## DESCRIPTION OF THE TASK
Take the line that contains "Humains (61) (158, 637)" as the first line and the last line of the material below as the final one; reproduce exactly the lines between, inclusive.

## MATERIAL SUPPLIED
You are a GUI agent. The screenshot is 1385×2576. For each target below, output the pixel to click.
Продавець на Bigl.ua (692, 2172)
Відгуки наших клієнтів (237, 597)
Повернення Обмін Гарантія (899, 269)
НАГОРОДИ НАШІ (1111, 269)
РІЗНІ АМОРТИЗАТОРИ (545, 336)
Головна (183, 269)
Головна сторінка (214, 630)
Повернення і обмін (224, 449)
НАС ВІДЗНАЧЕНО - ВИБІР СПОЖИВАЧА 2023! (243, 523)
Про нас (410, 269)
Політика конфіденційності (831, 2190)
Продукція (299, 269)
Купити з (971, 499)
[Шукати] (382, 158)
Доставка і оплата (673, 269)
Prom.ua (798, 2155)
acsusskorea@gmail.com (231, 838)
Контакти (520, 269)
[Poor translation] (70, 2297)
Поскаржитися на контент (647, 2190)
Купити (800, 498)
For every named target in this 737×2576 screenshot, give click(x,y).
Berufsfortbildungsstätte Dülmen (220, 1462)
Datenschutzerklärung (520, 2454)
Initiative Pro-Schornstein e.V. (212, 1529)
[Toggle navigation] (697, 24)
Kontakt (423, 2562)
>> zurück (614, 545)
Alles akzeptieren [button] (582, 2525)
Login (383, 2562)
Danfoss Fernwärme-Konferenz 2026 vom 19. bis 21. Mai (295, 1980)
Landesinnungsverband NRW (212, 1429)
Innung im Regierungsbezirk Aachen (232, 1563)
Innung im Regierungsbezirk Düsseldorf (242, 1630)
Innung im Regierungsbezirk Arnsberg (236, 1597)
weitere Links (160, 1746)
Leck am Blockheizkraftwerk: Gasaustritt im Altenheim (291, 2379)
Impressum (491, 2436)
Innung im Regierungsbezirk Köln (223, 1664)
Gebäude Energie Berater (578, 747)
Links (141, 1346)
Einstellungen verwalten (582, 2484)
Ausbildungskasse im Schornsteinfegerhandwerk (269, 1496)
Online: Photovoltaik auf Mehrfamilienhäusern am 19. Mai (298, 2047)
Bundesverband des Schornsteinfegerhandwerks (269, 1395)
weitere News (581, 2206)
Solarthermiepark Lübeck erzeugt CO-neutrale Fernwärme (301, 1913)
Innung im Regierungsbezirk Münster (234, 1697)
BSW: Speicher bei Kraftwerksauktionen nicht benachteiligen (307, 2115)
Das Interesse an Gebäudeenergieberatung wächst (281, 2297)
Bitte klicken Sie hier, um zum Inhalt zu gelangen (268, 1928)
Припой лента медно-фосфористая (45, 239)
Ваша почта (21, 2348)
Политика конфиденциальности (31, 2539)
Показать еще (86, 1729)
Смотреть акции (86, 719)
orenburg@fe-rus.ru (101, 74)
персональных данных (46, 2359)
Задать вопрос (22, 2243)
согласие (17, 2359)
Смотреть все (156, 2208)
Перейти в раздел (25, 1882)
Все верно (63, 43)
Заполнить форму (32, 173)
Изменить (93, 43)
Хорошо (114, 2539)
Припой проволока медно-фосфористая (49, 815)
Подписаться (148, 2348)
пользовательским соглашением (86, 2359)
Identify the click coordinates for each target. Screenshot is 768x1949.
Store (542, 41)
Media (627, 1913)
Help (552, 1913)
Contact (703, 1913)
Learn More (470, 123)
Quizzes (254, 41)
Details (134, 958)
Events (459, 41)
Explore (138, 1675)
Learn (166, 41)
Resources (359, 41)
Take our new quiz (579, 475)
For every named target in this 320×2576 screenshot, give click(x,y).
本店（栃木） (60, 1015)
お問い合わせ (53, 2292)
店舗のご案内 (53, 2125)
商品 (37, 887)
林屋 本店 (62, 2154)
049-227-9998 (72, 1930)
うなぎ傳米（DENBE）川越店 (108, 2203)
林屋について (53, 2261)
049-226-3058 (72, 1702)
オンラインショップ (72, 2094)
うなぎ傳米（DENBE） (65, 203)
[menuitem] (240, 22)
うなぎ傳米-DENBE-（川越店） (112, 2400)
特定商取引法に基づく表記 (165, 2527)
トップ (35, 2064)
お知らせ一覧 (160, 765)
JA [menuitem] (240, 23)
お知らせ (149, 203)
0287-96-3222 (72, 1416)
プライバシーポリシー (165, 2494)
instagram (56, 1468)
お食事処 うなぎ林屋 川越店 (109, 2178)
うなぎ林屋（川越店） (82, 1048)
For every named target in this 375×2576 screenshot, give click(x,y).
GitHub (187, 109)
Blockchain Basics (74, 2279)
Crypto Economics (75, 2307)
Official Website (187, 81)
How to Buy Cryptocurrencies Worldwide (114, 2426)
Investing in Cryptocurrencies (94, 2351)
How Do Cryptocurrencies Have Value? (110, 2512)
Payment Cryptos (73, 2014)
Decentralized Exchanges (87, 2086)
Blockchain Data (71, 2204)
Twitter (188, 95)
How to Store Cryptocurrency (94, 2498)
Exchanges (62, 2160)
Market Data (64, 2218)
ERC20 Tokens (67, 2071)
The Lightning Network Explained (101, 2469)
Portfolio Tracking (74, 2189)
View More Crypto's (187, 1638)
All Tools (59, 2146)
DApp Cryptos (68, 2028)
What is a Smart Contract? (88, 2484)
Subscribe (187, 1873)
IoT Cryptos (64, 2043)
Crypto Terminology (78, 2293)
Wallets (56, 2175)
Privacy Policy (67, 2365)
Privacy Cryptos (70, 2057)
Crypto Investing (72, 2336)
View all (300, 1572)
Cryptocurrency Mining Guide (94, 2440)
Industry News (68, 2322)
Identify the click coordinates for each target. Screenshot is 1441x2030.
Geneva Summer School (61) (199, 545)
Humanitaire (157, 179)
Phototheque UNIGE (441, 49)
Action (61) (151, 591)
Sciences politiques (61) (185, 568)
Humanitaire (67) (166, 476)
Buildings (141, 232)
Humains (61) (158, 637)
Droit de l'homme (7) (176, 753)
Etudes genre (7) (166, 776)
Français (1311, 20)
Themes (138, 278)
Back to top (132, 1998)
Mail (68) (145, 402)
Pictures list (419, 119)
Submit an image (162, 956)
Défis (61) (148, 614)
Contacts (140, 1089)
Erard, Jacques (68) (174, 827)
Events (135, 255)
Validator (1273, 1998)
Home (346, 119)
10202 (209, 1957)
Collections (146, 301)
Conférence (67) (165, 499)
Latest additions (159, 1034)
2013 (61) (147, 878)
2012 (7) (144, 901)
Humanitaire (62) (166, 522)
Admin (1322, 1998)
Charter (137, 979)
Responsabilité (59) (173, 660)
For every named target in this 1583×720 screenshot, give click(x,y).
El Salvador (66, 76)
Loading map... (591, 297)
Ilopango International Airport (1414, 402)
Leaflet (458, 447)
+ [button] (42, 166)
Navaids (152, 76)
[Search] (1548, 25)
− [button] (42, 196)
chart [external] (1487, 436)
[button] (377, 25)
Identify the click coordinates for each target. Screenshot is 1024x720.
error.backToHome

## TASK RESULT
Humains (61) (158, 637)
Droit de l'homme (7) (176, 753)
Etudes genre (7) (166, 776)
Français (1311, 20)
Themes (138, 278)
Back to top (132, 1998)
Mail (68) (145, 402)
Pictures list (419, 119)
Submit an image (162, 956)
Défis (61) (148, 614)
Contacts (140, 1089)
Erard, Jacques (68) (174, 827)
Events (135, 255)
Validator (1273, 1998)
Home (346, 119)
10202 (209, 1957)
Collections (146, 301)
Conférence (67) (165, 499)
Latest additions (159, 1034)
2013 (61) (147, 878)
2012 (7) (144, 901)
Humanitaire (62) (166, 522)
Admin (1322, 1998)
Charter (137, 979)
Responsabilité (59) (173, 660)
For every named target in this 1583×720 screenshot, give click(x,y).
El Salvador (66, 76)
Loading map... (591, 297)
Ilopango International Airport (1414, 402)
Leaflet (458, 447)
+ [button] (42, 166)
Navaids (152, 76)
[Search] (1548, 25)
− [button] (42, 196)
chart [external] (1487, 436)
[button] (377, 25)
Identify the click coordinates for each target. Screenshot is 1024x720.
error.backToHome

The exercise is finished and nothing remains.